Du bringst ein neues Produkt auf den Markt oder möchtest ein Event oder Webinar veröffentlichen? Eines brauchst Du dazu unbedingt, und zwar gutes Marketing. Anstatt zu Google Ads zu greifen und zu hoffen, dass irgendjemand nach genau der Art Deines Events googelt, gibt es eine viel effizientere Möglichkeit: Launch Kampagnen. 

In seinem Buch “Launch” beschreibt der New York Times Bestseller-Autor Jeff Walker genau das – wie man neue Produkte oder Events erfolgreich einführt. Die Kosten? 0 €. Der Aufwand? 10 E-Mails. 

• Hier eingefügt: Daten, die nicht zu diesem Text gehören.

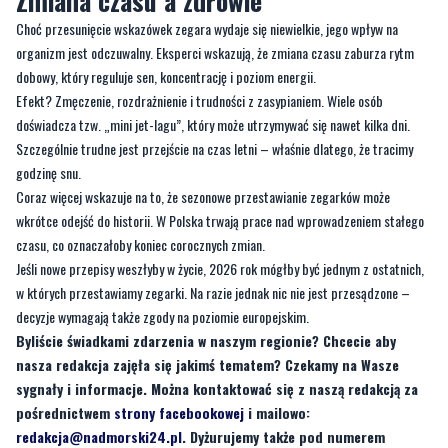
dobowy, który reguluje sen, koncentrację i poziom energii.
Efekt? Zmęczenie, rozdrażnienie i trudności z zasypianiem. Wiele osób
doświadcza tzw. „mini jet-lagu”, który może utrzymywać się nawet kilka dni.
Szczególnie trudne jest przejście na czas letni – właśnie dlatego, że tracimy
godzinę snu.
Coraz więcej wskazuje na to, że sezonowe przestawianie zegarków może
wkrótce odejść do historii. W Polska trwają prace nad wprowadzeniem stałego
czasu, co oznaczałoby koniec corocznych zmian.
Jeśli nowe przepisy weszłyby w życie, 2026 rok mógłby być jednym z ostatnich,
w których przestawiamy zegarki. Na razie jednak nic nie jest przesądzone –
decyzje wymagają także zgody na poziomie europejskim.
Byliście świadkami zdarzenia w naszym regionie? Chcecie aby
nasza redakcja zajęła się jakimś tematem? Czekamy na Wasze
sygnały i informacje. Można kontaktować się z naszą redakcją za
pośrednictwem
strony facebookowej
i mailowo:
redakcja@nadmorski24.pl
. Dyżurujemy także pod numerem
telefonu 729 715 670.
Byliście świadkami zdarzenia w naszym regionie? Chcecie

Wir beschreiben in diesem Artikel die E-Mails, Sequenzen und Hintergründe. Obendrauf gibt´s Tipps und Tricks, wie Du solche Launch Kampagnen optimal für Dich nutzen kannst.

Wie funktioniert eine Launch Kampagne?

Jeff Walkers System ist eigentlich recht simpel: Mithilfe von E-Mails bei den Interessenten Spannung und Interesse aufbauen und erst ganz zum Schluss verkaufen. Aber dann richtig und mit ganz viel Druck. Am allerbesten funktioniert das, wenn Du bereits eine Liste aufgebaut hast, z.B. die Liste Deiner Newsletter-Abonnenten. Ist das nicht der Fall, ist es aber auch kein K.-o.-Kriterium; schau Dir dazu einfach an, wie der Seed-Launch funktioniert. 

Aber mal angenommen, Du hast so eine Liste. Dann besteht der Prozess aus drei Phasen:

  1. Pre-Pre-Launch
  2. Pre-Launch
  3. Launch

Pre-Pre-Launch

Ziel der Pre-Pre-Launch-Kampagne ist, die Aufmerksamkeit der Leute zu gewinnen – ohne etwas zu verkaufen. Du musst sie schon (sehr früh, 6 Monate vor dem eigentlichen Launch) wissen lassen, dass etwas Neues kommt, und sie darauf neugierig machen. 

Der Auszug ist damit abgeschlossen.